In Fifth at Bat, Giants Try to Get Baseball Out of Candlestick Park

AFTER 35 years of swirling winds dropping fly balls in odd corners of the outfield and fans wearing winter coats in August, the San Francisco Giants are trying once again to escape from the infamously inclement confines of Candlestick Park.

San Franciscans have twice rejected proposals to authorize a new stadium, the last time in 1989, and two subsequent proposals to build a park in other cities further south in the Bay Area were also denied. But the Giants are hopeful of a victory in a vote next month.

What's feeding the optimism is that this time the Giants are asking for almost no taxpayer funding. This would be the first privately built and financed baseball-only facility since Dodger Stadium was put up in the early 1960s. This approach has been followed, however, in recent years to finance multi-use arenas such as Portland's new Rose Garden.

The Giant's proposal is sending ripples throughout the professional sports business. More than a third of the 113 teams in the four major-league sports (baseball, football, basketball, and hockey) are seeking to change their facilities, according to a report from Fitch Investors Service.

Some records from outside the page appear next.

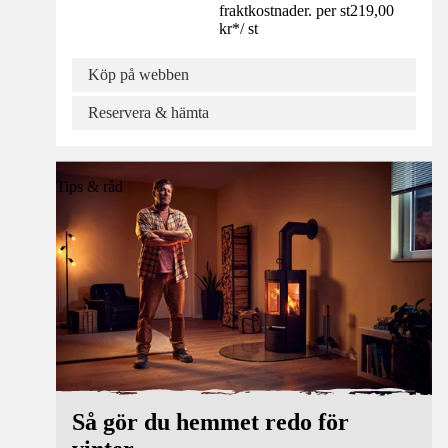
fraktkostnader. per st
219,00
kr
*
/
st
Köp på webben
Reservera & hämta
Tips & råd
Så gör du hemmet redo för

In almost all other cases, the team owners are trying to force local and state governments to come up with all or much of the funding for a new facility. In Cincinnati, for example, voters are being asked in a March 19 primary to approve a one-half-cent sales tax increase to help finance two stadiums - one for the baseball Reds and one for the football Bengals, both of which want out of the dual-use Riverfront Stadium built in 1970. In Detroit, the Tigers, owned by pizza mogul Mike Ilitch, want the city and state to put up $95 million (the Tigers will kick in $140 million) for a new stadium.

''Teams in other cities are worried we're going to succeed,'' says Giants chief financial officer John Yee. ''Other cities will say, 'if they do it, why should we give you public monies?''' he says.

The Giants' current owners, who took over the team in 1992, propose to privately finance almost all the estimated $225 million cost of a new stadium, with the exception of a small $10 million loan from the city's redevelopment agency to pay for public spaces around the park. Some $100 million would come from corporate sponsorships and sales of permanent ''seat licenses'', with another $145 million to be borrowed and paid back out of operating revenues.

The ballpark itself is modeled on the highly successful retro-look downtown stadiums that have opened to capacity crowds in recent years in Baltimore, Cleveland, and Denver. The new proposed facility would move to a downtown bayside site, China Basin, currently largely undeveloped and serviced, unlike the current site, by rail, subway, and bus services.

Most important, the Giants have carried out extensive wind-tunnel and other studies to design a park at the site that they claim will not reproduce Candlestick's sometimes Siberia-like conditions.

The Giants still must pass the public-approval hurdle, needing a vote to change a city ordinance limiting the height of bayside buildings. They've lined up an impressive galaxy of backers, from the newly elected Mayor Willie Brown to independent conservative State Sen. Quentin Kopp. A recent poll showed the measure has a 2-1 backing.

But the poll also revealed that a majority of city voters don't trust the Giants' promises that the funding would not come out of taxpayer funds. This will probably cheer the small, but vigorous group opposing the ballpark measure, San Franciscans for Planning Priorities '96. They argue that the proposal does not take into account hidden costs, such as environmental cleanup and extra traffic.

Opponents accuse the Giants of pushing through a quick vote on the March 26 primary ballot. ''As people understand what this ordinance is and what they're voting on, they're going to say no,'' predicts opposition campaign coordinator Jim Firth.